Of the seeds, only tomatoes showed 100% germination. In every case, the seeds planted in the commercial potting soil germinated first, followed by those in the 50:50 mix, and then by those in the coffee grounds. In the tomatoes, the differences in germination times were within a day. Other plants showed more variation. The broccoli, kale, and lettuce showed little difference in germination success between the potting soil and the 50:50 mix with 91% and 89% of the seeds germinating. Only 61% of the seeds planted in coffee grounds germinated. The chard is slower, but seems to show the same pattern. The seedlings in each of the planting media appear equally healthy as the first true leaves appear.

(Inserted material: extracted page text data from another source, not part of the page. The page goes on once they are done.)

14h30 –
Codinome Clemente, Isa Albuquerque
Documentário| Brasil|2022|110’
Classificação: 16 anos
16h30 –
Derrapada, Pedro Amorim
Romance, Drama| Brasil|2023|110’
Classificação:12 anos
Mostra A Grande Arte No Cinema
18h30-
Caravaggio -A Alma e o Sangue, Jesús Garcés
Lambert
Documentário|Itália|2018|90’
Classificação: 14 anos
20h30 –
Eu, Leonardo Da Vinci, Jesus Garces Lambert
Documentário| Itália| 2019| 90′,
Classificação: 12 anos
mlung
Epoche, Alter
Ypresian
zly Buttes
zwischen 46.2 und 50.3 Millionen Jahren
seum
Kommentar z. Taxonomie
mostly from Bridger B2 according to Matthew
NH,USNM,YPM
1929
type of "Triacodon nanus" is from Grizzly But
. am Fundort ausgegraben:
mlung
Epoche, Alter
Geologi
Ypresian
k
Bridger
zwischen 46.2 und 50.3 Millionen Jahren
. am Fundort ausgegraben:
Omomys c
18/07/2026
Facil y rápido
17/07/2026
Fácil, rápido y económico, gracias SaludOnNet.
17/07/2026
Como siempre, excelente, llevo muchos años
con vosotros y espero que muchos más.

Not surprisingly, commercial potting soil works better than coffee grounds in supporting seed germination. However, mixing this half and half with coffee grounds has little effect on the germination rate. Tomatoes germinate as well in coffee grounds as in potting soil.

Comments (58)

  • Chris_MI

    Thanks for the popular idea. My naked yard needs alot-even popular trees would be better than nothing-and free too. I'm going out after I get dressed and trim my one tree.

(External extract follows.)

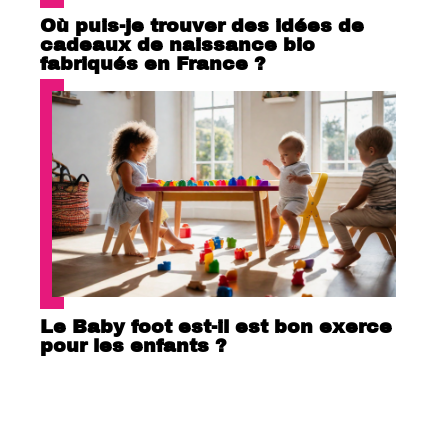
Où puis-je trouver des idées de
cadeaux de naissance bio
fabriqués en France ?
Le Baby foot est-il est bon exerce
pour les enfants ?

  • albert_135   39.17°N 119.76°W 4695ft.

    Poplar cuttings mentioned above now have leaves but the parent tree does not have leaves yet. The cuttings in their jar of coffee grounds were outside near the parent tree so that temperatures would be about the same so there is something here yet to be explained.

  • jschyun

    The first post mentioned that in the pots where the plants were growing in all coffee grounds, there was a purplish color to the older leaves. This sounds like phosphorus deficiency, which can be corrected with a little rock phosphate.

    You can actually buy coffee grounds if you have money to waste. (Copy and paste the following link into your browser's address bar)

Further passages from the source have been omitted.